The recently approved Gordon Cosens forest management plan applies to a 20,000 square-km area and is intended to be in effect for ten years. Under the Crown Forest Sustainability Act, Ontario’s forest management plans deal with harvesting, road building, herbicide spraying, tree-planting and other forestry issues. The plans are required for those seeking a Sustainable Forest License, which grants the right to harvest trees in the licensed area. In Ontario, there are 40 different management units, which altogether comprise 43 per cent of the Province’s Crown forests.

The applicants say the last forest management plans have not been subject to an environmental assessment since 1992. At that time, they were exempted “as a class” following a “class environmental assessment,” said their statement of claim. That was followed by Declaration Order MNR-75, which set conditions – including environmental sustainability and First Nations consultation – on which the exemption would rely. Ontario revoked Declaration Order MNR-75 in June, but “affirmed publicly” the conditions would still apply, said the statement of claim.

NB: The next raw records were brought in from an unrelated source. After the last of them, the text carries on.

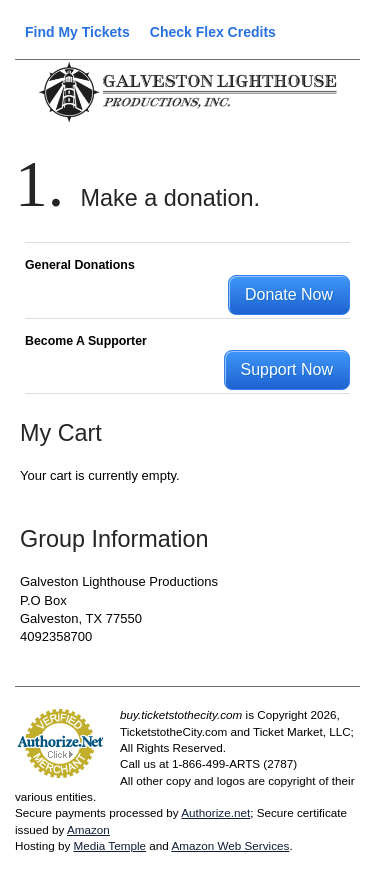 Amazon (88, 829)
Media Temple (109, 845)
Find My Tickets (77, 32)
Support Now (287, 369)
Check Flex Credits (213, 32)
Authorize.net (215, 812)
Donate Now (289, 294)
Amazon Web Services (230, 845) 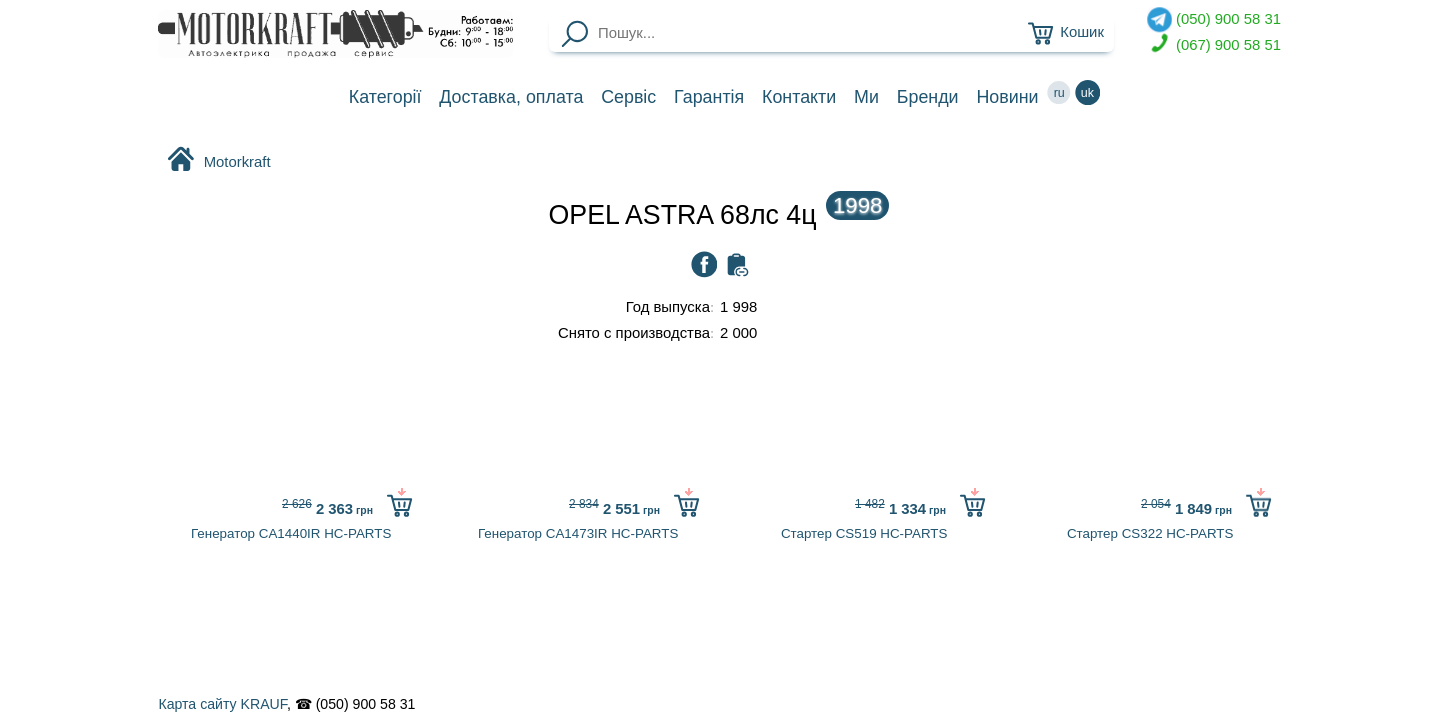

The applicants each have several forest management units in their traditional territories and do not have the capacity to provide input for every Sustainable Forest License within the required timelines. Since 2015, they have sought to develop a customized consultation approach to participate in forest management planning more effectively. They used the customized approach to engage with the Ministry of Natural Resources and Forestry but when the Ministry approved the Gordon Cosens plan, they informed the applicants their customized consultation approach was “out of scope” and would not be used, said the statement of claim.

The applicants then submitted an individual environmental assessment request for the Gordon Cosens plan with the Ministry of Environment Conservation and Parks but were denied.

The applicants argue that the Ministry had no jurisdiction to refuse their individual environmental assessment request because the conditions attached to the environmental assessment exemption – wildlife population monitoring, the production and sharing of forest carbon data, and consultation with Indigenous groups – had not been met.

The applicants say the decision to deny the request was made in breach of procedural fairness and the “legitimate expectation” that the Ministry would consider First Nation submissions made in response to an express invitation by the Ministry’s director.

They also submit that the decision was constitutionally invalid, based on insufficient evidence, based on inaccurate information, for inadequate reasons and therefore unreasonable.